YOUR TASK → For this exercise, repeat the whole listing below exactly. Leave the pictures out.

DATA TO EXAMINE →

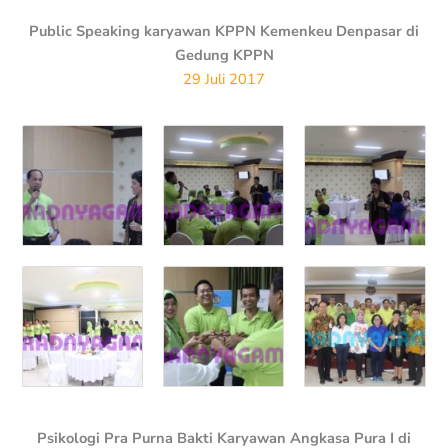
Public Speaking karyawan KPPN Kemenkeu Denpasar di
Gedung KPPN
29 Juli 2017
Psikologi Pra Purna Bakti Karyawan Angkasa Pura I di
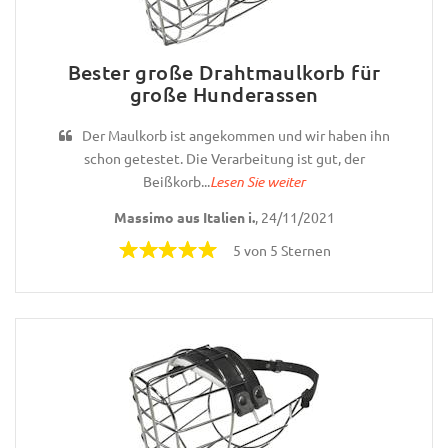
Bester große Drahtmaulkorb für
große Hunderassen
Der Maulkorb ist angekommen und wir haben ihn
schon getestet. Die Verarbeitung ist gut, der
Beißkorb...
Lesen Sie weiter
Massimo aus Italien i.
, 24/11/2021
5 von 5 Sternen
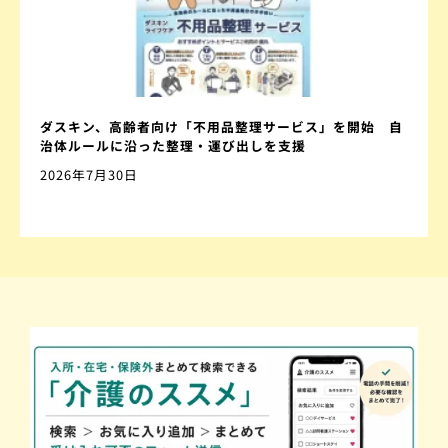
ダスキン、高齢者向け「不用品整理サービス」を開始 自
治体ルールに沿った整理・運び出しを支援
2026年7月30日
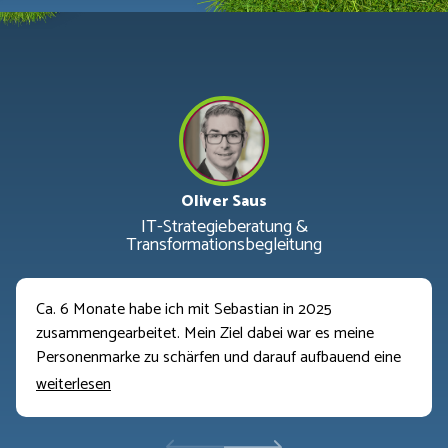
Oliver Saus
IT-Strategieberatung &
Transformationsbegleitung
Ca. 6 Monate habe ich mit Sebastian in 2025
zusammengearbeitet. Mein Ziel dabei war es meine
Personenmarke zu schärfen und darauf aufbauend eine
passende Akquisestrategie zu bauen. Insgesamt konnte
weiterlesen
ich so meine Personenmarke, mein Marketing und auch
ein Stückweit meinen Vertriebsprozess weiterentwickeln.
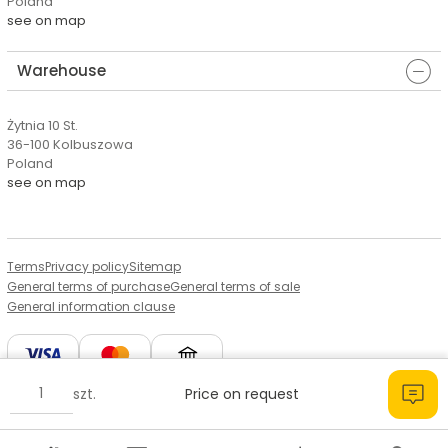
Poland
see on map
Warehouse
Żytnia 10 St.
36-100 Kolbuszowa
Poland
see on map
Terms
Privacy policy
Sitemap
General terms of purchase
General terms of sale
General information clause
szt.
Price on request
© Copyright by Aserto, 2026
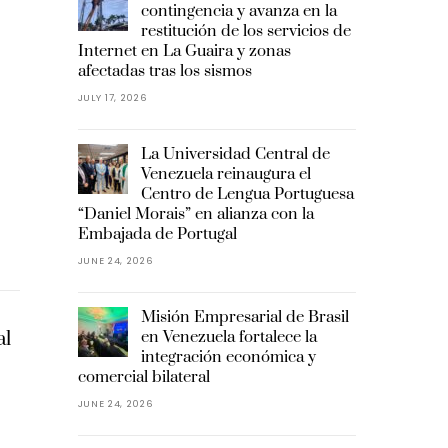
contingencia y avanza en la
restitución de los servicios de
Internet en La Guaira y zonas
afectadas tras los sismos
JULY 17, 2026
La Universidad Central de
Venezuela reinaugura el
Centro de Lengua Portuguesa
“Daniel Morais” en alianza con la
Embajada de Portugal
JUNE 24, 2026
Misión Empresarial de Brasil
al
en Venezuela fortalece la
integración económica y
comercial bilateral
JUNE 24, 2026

TASK ANSWER →
Public Speaking karyawan KPPN Kemenkeu Denpasar di
Gedung KPPN
29 Juli 2017
Psikologi Pra Purna Bakti Karyawan Angkasa Pura I di
Bester große Drahtmaulkorb für
große Hunderassen
Der Maulkorb ist angekommen und wir haben ihn
schon getestet. Die Verarbeitung ist gut, der
Beißkorb...
Lesen Sie weiter
Massimo aus Italien i.
, 24/11/2021
5 von 5 Sternen
ダスキン、高齢者向け「不用品整理サービス」を開始 自
治体ルールに沿った整理・運び出しを支援
2026年7月30日
Oliver Saus
IT-Strategieberatung &
Transformationsbegleitung
Ca. 6 Monate habe ich mit Sebastian in 2025
zusammengearbeitet. Mein Ziel dabei war es meine
Personenmarke zu schärfen und darauf aufbauend eine
passende Akquisestrategie zu bauen. Insgesamt konnte
weiterlesen
ich so meine Personenmarke, mein Marketing und auch
ein Stückweit meinen Vertriebsprozess weiterentwickeln.
Poland
see on map
Warehouse
Żytnia 10 St.
36-100 Kolbuszowa
Poland
see on map
Terms
Privacy policy
Sitemap
General terms of purchase
General terms of sale
General information clause
szt.
Price on request
© Copyright by Aserto, 2026
contingencia y avanza en la
restitución de los servicios de
Internet en La Guaira y zonas
afectadas tras los sismos
JULY 17, 2026
La Universidad Central de
Venezuela reinaugura el
Centro de Lengua Portuguesa
“Daniel Morais” en alianza con la
Embajada de Portugal
JUNE 24, 2026
Misión Empresarial de Brasil
al
en Venezuela fortalece la
integración económica y
comercial bilateral
JUNE 24, 2026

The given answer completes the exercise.